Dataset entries
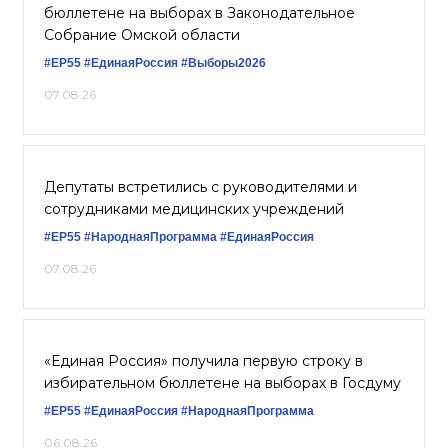
бюллетене на выборах в Законодательное
Собрание Омской области
#ЕР55
#ЕдинаяРоссия
#Выборы2026
07.08.26
Депутаты встретились с руководителями и
сотрудниками медицинских учреждений
#ЕР55
#НароднаяПрограмма
#‎ЕдинаяРоссия
07.08.26
«Единая Россия» получила первую строку в
избирательном бюллетене на выборах в Госдуму
#ЕР55
#ЕдинаяРоссия
#НароднаяПрограмма
06.08.26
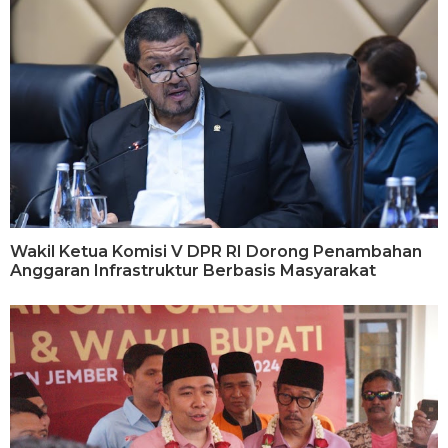
Wakil Ketua Komisi V DPR RI Dorong Penambahan
Anggaran Infrastruktur Berbasis Masyarakat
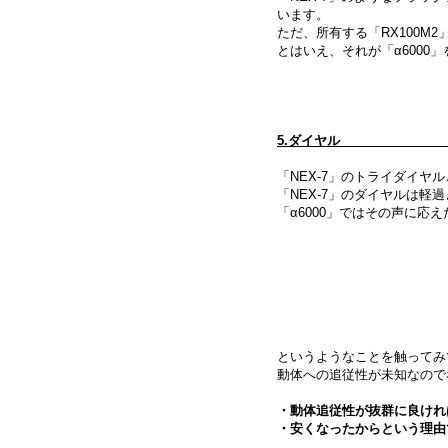
います。
ただ、所有する「RX100M
とはいえ、それが「α6000
5.
「NEX-7」のトライダイヤ
「NEX-7」のダイヤルは
「α6000」ではその声に応
というようなことを触ってみ
動体への追従性が未知なので
・動体追従性が抜群に良ければ
・安くなったからという理由で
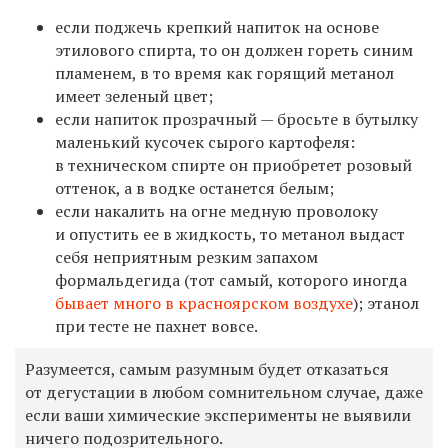
если поджечь крепкий напиток на основе
этилового спирта, то он должен гореть синим
пламенем, в то время как горящий метанол
имеет зеленый цвет;
если напиток прозрачный — бросьте в бутылку
маленький кусочек сырого картофеля:
в техническом спирте он приобретет розовый
оттенок, а в водке останется белым;
если накалить на огне медную проволоку
и опустить ее в жидкость, то метанол выдаст
себя неприятным резким запахом
формальдегида (тот самый, которого иногда
бывает много в красноярском воздухе
); этанол
при тесте не пахнет вовсе.
Разумеется, самым разумным будет отказаться
от дегустации в любом сомнительном случае, даже
если ваши химические эксперименты не выявили
ничего подозрительного.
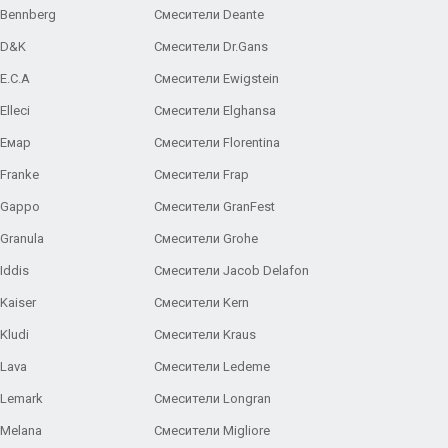
 Bennberg
Смесители Deante
 D&K
Смесители Dr.Gans
E.C.A
Cмесители Ewigstein
lleci
Смесители Elghansa
 Емар
Смесители Florentina
Franke
Смесители Frap
 Gappo
Смесители GranFest
Granula
Смесители Grohe
Iddis
Смесители Jacob Delafon
Kaiser
Смесители Kern
Kludi
Смесители Kraus
Lava
Смесители Ledeme
 Lemark
Смесители Longran
 Melana
Смесители Migliore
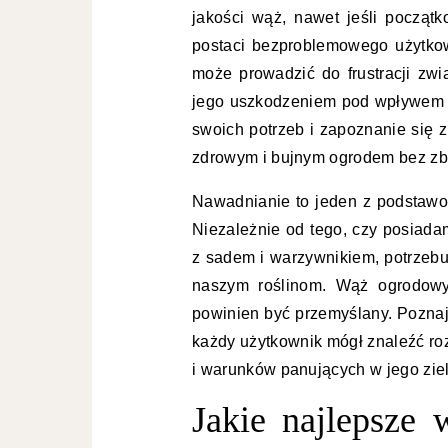
jakości wąż, nawet jeśli począt
postaci bezproblemowego użytko
może prowadzić do frustracji zwi
jego uszkodzeniem pod wpływem s
swoich potrzeb i zapoznanie się 
zdrowym i bujnym ogrodem bez zb
Nawadnianie to jeden z podstaw
Niezależnie od tego, czy posiada
z sadem i warzywnikiem, potrzeb
naszym roślinom. Wąż ogrodowy
powinien być przemyślany. Poznaj
każdy użytkownik mógł znaleźć r
i warunków panujących w jego ziel
Jakie najlepsze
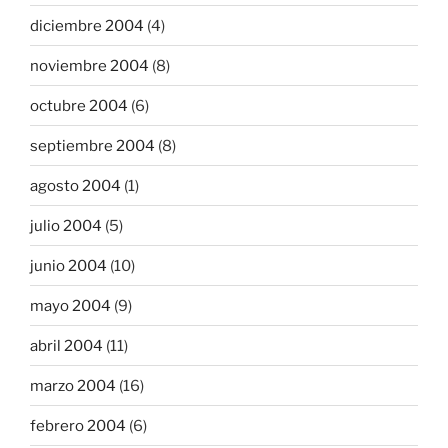
diciembre 2004
(4)
noviembre 2004
(8)
octubre 2004
(6)
septiembre 2004
(8)
agosto 2004
(1)
julio 2004
(5)
junio 2004
(10)
mayo 2004
(9)
abril 2004
(11)
marzo 2004
(16)
febrero 2004
(6)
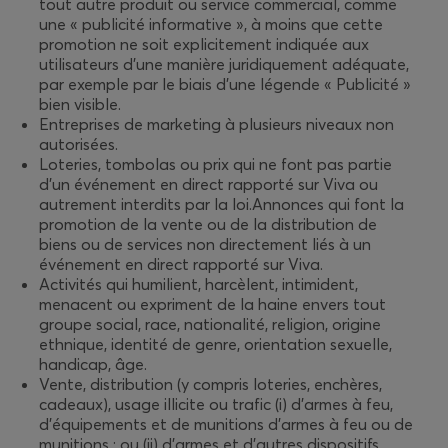
tout autre produit ou service commercial, comme
une « publicité informative », à moins que cette
promotion ne soit explicitement indiquée aux
utilisateurs d'une manière juridiquement adéquate,
par exemple par le biais d'une légende « Publicité »
bien visible.
Entreprises de marketing à plusieurs niveaux non
autorisées.
Loteries, tombolas ou prix qui ne font pas partie
d'un événement en direct rapporté sur Viva ou
autrement interdits par la loi.
Annonces qui font la
promotion de la vente ou de la distribution de
biens ou de services non directement liés à un
événement en direct rapporté sur Viva.
Activités qui humilient, harcèlent, intimident,
menacent ou expriment de la haine envers tout
groupe social, race, nationalité, religion, origine
ethnique, identité de genre, orientation sexuelle,
handicap, âge.
Vente, distribution (y compris loteries, enchères,
cadeaux), usage illicite ou trafic (i) d'armes à feu,
d'équipements et de munitions d'armes à feu ou de
munitions ; ou (ii) d'armes et d'autres dispositifs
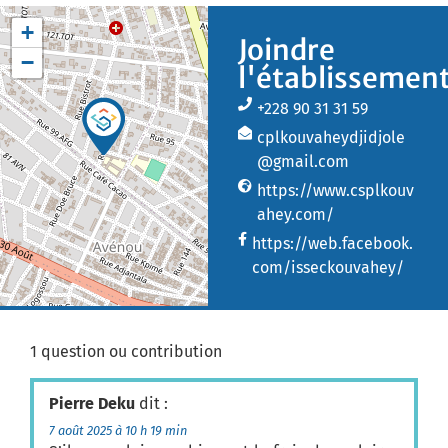
+
Joindre
−
l'établissemen
+228 90 31 31 59
cplkouvaheydjidjole
@gmail.com
https://www.csplkouv
ahey.com/
https://web.facebook.
com/isseckouvahey/
1 question ou contribution
Pierre Deku
dit :
7 août 2025 à 10 h 19 min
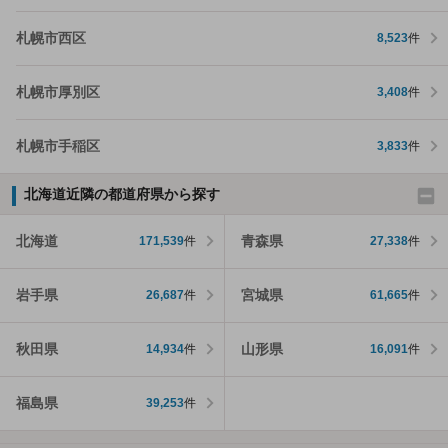
札幌市西区
8,523
件
札幌市厚別区
3,408
件
札幌市手稲区
3,833
件
北海道近隣の都道府県から探す
北海道
青森県
171,539
件
27,338
件
岩手県
宮城県
26,687
件
61,665
件
秋田県
山形県
14,934
件
16,091
件
福島県
39,253
件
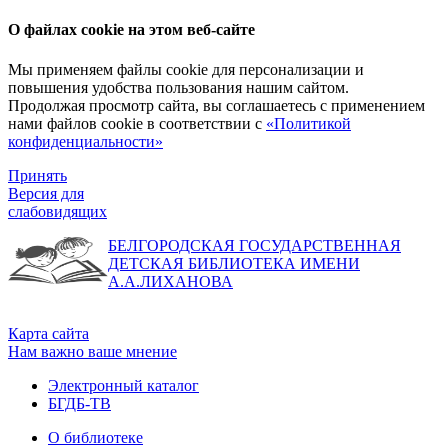
О файлах cookie на этом веб-сайте
Мы применяем файлы cookie для персонализации и
повышения удобства пользования нашим сайтом.
Продолжая просмотр сайта, вы соглашаетесь с применением
нами файлов cookie в соответствии с
«Политикой
конфиденциальности»
Принять
Версия для
слабовидящих
БЕЛГОРОДСКАЯ ГОСУДАРСТВЕННАЯ
ДЕТСКАЯ БИБЛИОТЕКА ИМЕНИ
А.А.ЛИХАНОВА
Карта сайта
Нам важно ваше мнение
Электронный каталог
БГДБ-ТВ
О библиотеке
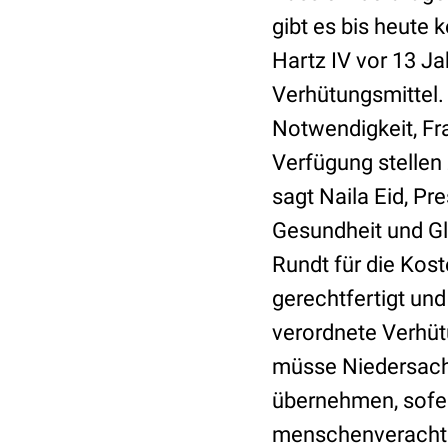
gibt es bis heute 
Hartz IV vor 13 J
Verhütungsmittel.
Notwendigkeit, F
Verfügung stellen 
sagt Naila Eid, P
Gesundheit und Gl
Rundt für die Kos
gerechtfertigt und
verordnete Verhütu
müsse Niedersach
übernehmen, sofern
menschenverachte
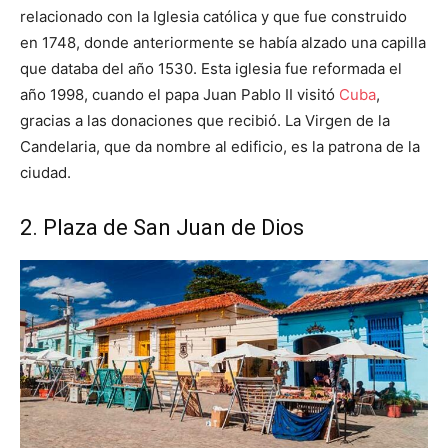
relacionado con la Iglesia católica y que fue construido
en 1748, donde anteriormente se había alzado una capilla
que databa del año 1530. Esta iglesia fue reformada el
año 1998, cuando el papa Juan Pablo II visitó
Cuba
,
gracias a las donaciones que recibió. La Virgen de la
Candelaria, que da nombre al edificio, es la patrona de la
ciudad.
2. Plaza de San Juan de Dios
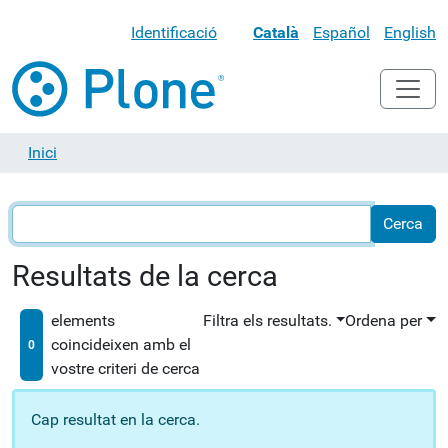
Identificació
Català
Español
English
Inici
Resultats de la cerca
elements
Filtra els resultats.
Ordena per
coincideixen amb el
0
vostre criteri de cerca
Cap resultat en la cerca.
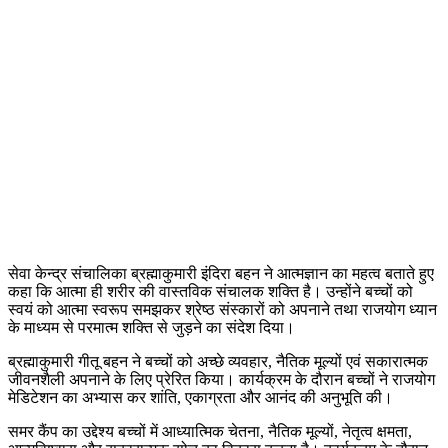
सेवा केन्द्र संचालिका ब्रह्माकुमारी इंदिरा बहन ने आत्मज्ञान का महत्व बताते हुए
कहा कि आत्मा ही शरीर की वास्तविक संचालक शक्ति है। उन्होंने बच्चों को
स्वयं को आत्मा स्वरूप समझकर श्रेष्ठ संस्कारों को अपनाने तथा राजयोग ध्यान
के माध्यम से परमात्म शक्ति से जुड़ने का संदेश दिया।
ब्रह्माकुमारी गीतू बहन ने बच्चों को अच्छे व्यवहार, नैतिक मूल्यों एवं सकारात्मक
जीवनशैली अपनाने के लिए प्रेरित किया। कार्यक्रम के दौरान बच्चों ने राजयोग
मेडिटेशन का अभ्यास कर शांति, एकाग्रता और आनंद की अनुभूति की।
समर कैंप का उद्देश्य बच्चों में आध्यात्मिक चेतना, नैतिक मूल्यों, नेतृत्व क्षमता,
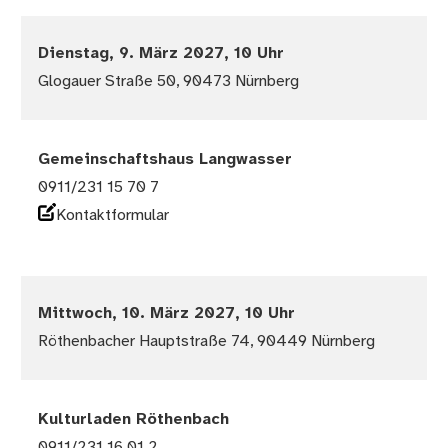
Dienstag, 9. März 2027, 10 Uhr
Glogauer Straße 50, 90473 Nürnberg
Gemeinschaftshaus Langwasser
0911/231 15 70 7
Kontaktformular
Mittwoch, 10. März 2027, 10 Uhr
Röthenbacher Hauptstraße 74, 90449 Nürnberg
Kulturladen Röthenbach
0911/231 16 01 2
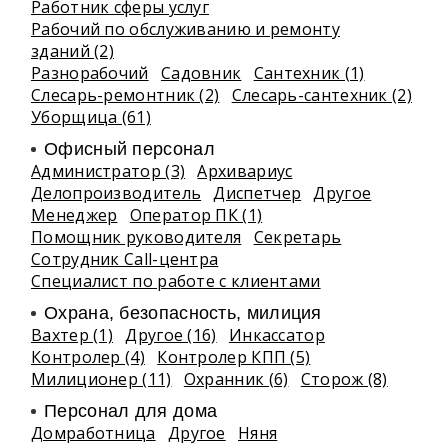
Работник сферы услуг
Рабочий по обслуживанию и ремонту
зданий (2)
Разнорабочий
Садовник
Сантехник (1)
Слесарь-ремонтник (2)
Слесарь-сантехник (2)
Уборщица (61)
Офисный персонал
Администратор (3)
Архивариус
Делопроизводитель
Диспетчер
Другое
Менеджер
Оператор ПК (1)
Помощник руководителя
Секретарь
Сотрудник Call-центра
Специалист по работе с клиентами
Охрана, безопасность, милиция
Вахтер (1)
Другое (16)
Инкассатор
Контролер (4)
Контролер КПП (5)
Милиционер (11)
Охранник (6)
Сторож (8)
Персонал для дома
Домработница
Другое
Няня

**Aim of the exercise:** Make a word-for-word copy of the records above, excluding all pictures.

**Task solution:**
бюллетене на выборах в Законодательное
Собрание Омской области
#ЕР55
#ЕдинаяРоссия
#Выборы2026
07.08.26
Депутаты встретились с руководителями и
сотрудниками медицинских учреждений
#ЕР55
#НароднаяПрограмма
#‎ЕдинаяРоссия
07.08.26
«Единая Россия» получила первую строку в
избирательном бюллетене на выборах в Госдуму
#ЕР55
#ЕдинаяРоссия
#НароднаяПрограмма
06.08.26
Wakil Ketua Komisi V DPR RI Dorong Penambahan
Anggaran Infrastruktur Berbasis Masyarakat
います。
ただ、所有する「RX100M
とはいえ、それが「α6000
5.
「NEX-7」のトライダイヤ
「NEX-7」のダイヤルは
「α6000」ではその声に応
というようなことを触ってみ
動体への追従性が未知なので
・動体追従性が抜群に良ければ
・安くなったからという理由で
если поджечь крепкий напиток на основе
этилового спирта, то он должен гореть синим
пламенем, в то время как горящий метанол
имеет зеленый цвет;
если напиток прозрачный — бросьте в бутылку
маленький кусочек сырого картофеля:
в техническом спирте он приобретет розовый
оттенок, а в водке останется белым;
если накалить на огне медную проволоку
и опустить ее в жидкость, то метанол выдаст
себя неприятным резким запахом
формальдегида (тот самый, которого иногда
бывает много в красноярском воздухе
); этанол
при тесте не пахнет вовсе.
Разумеется, самым разумным будет отказаться
от дегустации в любом сомнительном случае, даже
если ваши химические эксперименты не выявили
ничего подозрительного.
 Bennberg
Смесители Deante
 D&K
Смесители Dr.Gans
E.C.A
Cмесители Ewigstein
lleci
Смесители Elghansa
 Емар
Смесители Florentina
Franke
Смесители Frap
 Gappo
Смесители GranFest
Granula
Смесители Grohe
Iddis
Смесители Jacob Delafon
Kaiser
Смесители Kern
Kludi
Смесители Kraus
Lava
Смесители Ledeme
 Lemark
Смесители Longran
 Melana
Смесители Migliore
jakości wąż, nawet jeśli począt
postaci bezproblemowego użytko
może prowadzić do frustracji zwi
jego uszkodzeniem pod wpływem s
swoich potrzeb i zapoznanie się 
zdrowym i bujnym ogrodem bez zb
Nawadnianie to jeden z podstaw
Niezależnie od tego, czy posiada
z sadem i warzywnikiem, potrzeb
naszym roślinom. Wąż ogrodowy
powinien być przemyślany. Poznaj
każdy użytkownik mógł znaleźć r
i warunków panujących w jego ziel
Jakie najlepsze
diciembre 2004
(4)
noviembre 2004
(8)
octubre 2004
(6)
septiembre 2004
(8)
agosto 2004
(1)
julio 2004
(5)
junio 2004
(10)
mayo 2004
(9)
abril 2004
(11)
marzo 2004
(16)
febrero 2004
(6)
tout autre produit ou service commercial, comme
une « publicité informative », à moins que cette
promotion ne soit explicitement indiquée aux
utilisateurs d'une manière juridiquement adéquate,
par exemple par le biais d'une légende « Publicité »
bien visible.
Entreprises de marketing à plusieurs niveaux non
autorisées.
Loteries, tombolas ou prix qui ne font pas partie
d'un événement en direct rapporté sur Viva ou
autrement interdits par la loi.
Annonces qui font la
promotion de la vente ou de la distribution de
biens ou de services non directement liés à un
événement en direct rapporté sur Viva.
Activités qui humilient, harcèlent, intimident,
menacent ou expriment de la haine envers tout
groupe social, race, nationalité, religion, origine
ethnique, identité de genre, orientation sexuelle,
handicap, âge.
Vente, distribution (y compris loteries, enchères,
cadeaux), usage illicite ou trafic (i) d'armes à feu,
d'équipements et de munitions d'armes à feu ou de
munitions ; ou (ii) d'armes et d'autres dispositifs
+
Joindre
−
l'établissemen
+228 90 31 31 59
cplkouvaheydjidjole
@gmail.com
https://www.csplkouv
ahey.com/
https://web.facebook.
com/isseckouvahey/
1 question ou contribution
Pierre Deku
dit :
7 août 2025 à 10 h 19 min
札幌市西区
8,523
件
札幌市厚別区
3,408
件
札幌市手稲区
3,833
件
北海道近隣の都道府県から探す
北海道
青森県
171,539
件
27,338
件
岩手県
宮城県
26,687
件
61,665
件
秋田県
山形県
14,934
件
16,091
件
福島県
39,253
件
О файлах cookie на этом веб-сайте
Мы применяем файлы cookie для персонализации и
повышения удобства пользования нашим сайтом.
Продолжая просмотр сайта, вы соглашаетесь с применением
нами файлов cookie в соответствии с
«Политикой
конфиденциальности»
Принять
Версия для
слабовидящих
БЕЛГОРОДСКАЯ ГОСУДАРСТВЕННАЯ
ДЕТСКАЯ БИБЛИОТЕКА ИМЕНИ
А.А.ЛИХАНОВА
Карта сайта
Нам важно ваше мнение
Электронный каталог
БГДБ-ТВ
О библиотеке
gibt es bis heute 
Hartz IV vor 13 J
Verhütungsmittel.
Notwendigkeit, F
Verfügung stellen 
sagt Naila Eid, P
Gesundheit und Gl
Rundt für die Kos
gerechtfertigt und
verordnete Verhütu
müsse Niedersach
übernehmen, sofern
menschenverachte
relacionado con la Iglesia católica y que fue construido
en 1748, donde anteriormente se había alzado una capilla
que databa del año 1530. Esta iglesia fue reformada el
año 1998, cuando el papa Juan Pablo II visitó
Cuba
,
gracias a las donaciones que recibió. La Virgen de la
Candelaria, que da nombre al edificio, es la patrona de la
ciudad.
2. Plaza de San Juan de Dios
Identificació
Català
Español
English
Inici
Resultats de la cerca
elements
Filtra els resultats.
Ordena per
coincideixen amb el
0
vostre criteri de cerca
Cap resultat en la cerca.
सेवा केन्द्र संचालिका ब्रह्माकुमारी इंदिरा बहन ने आत्मज्ञान का महत्व बताते हुए
कहा कि आत्मा ही शरीर की वास्तविक संचालक शक्ति है। उन्होंने बच्चों को
स्वयं को आत्मा स्वरूप समझकर श्रेष्ठ संस्कारों को अपनाने तथा राजयोग ध्यान
के माध्यम से परमात्म शक्ति से जुड़ने का संदेश दिया।
ब्रह्माकुमारी गीतू बहन ने बच्चों को अच्छे व्यवहार, नैतिक मूल्यों एवं सकारात्मक
जीवनशैली अपनाने के लिए प्रेरित किया। कार्यक्रम के दौरान बच्चों ने राजयोग
मेडिटेशन का अभ्यास कर शांति, एकाग्रता और आनंद की अनुभूति की।
समर कैंप का उद्देश्य बच्चों में आध्यात्मिक चेतना, नैतिक मूल्यों, नेतृत्व क्षमता,
Dienstag, 9. März 2027, 10 Uhr
Glogauer Straße 50, 90473 Nürnberg
Gemeinschaftshaus Langwasser
0911/231 15 70 7
Kontaktformular
Mittwoch, 10. März 2027, 10 Uhr
Röthenbacher Hauptstraße 74, 90449 Nürnberg
Kulturladen Röthenbach
0911/231 16 01 2
Работник сферы услуг
Рабочий по обслуживанию и ремонту
зданий (2)
Разнорабочий
Садовник
Сантехник (1)
Слесарь-ремонтник (2)
Слесарь-сантехник (2)
Уборщица (61)
Офисный персонал
Администратор (3)
Архивариус
Делопроизводитель
Диспетчер
Другое
Менеджер
Оператор ПК (1)
Помощник руководителя
Секретарь
Сотрудник Call-центра
Специалист по работе с клиентами
Охрана, безопасность, милиция
Вахтер (1)
Другое (16)
Инкассатор
Контролер (4)
Контролер КПП (5)
Милиционер (11)
Охранник (6)
Сторож (8)
Персонал для дома
Домработница
Другое
Няня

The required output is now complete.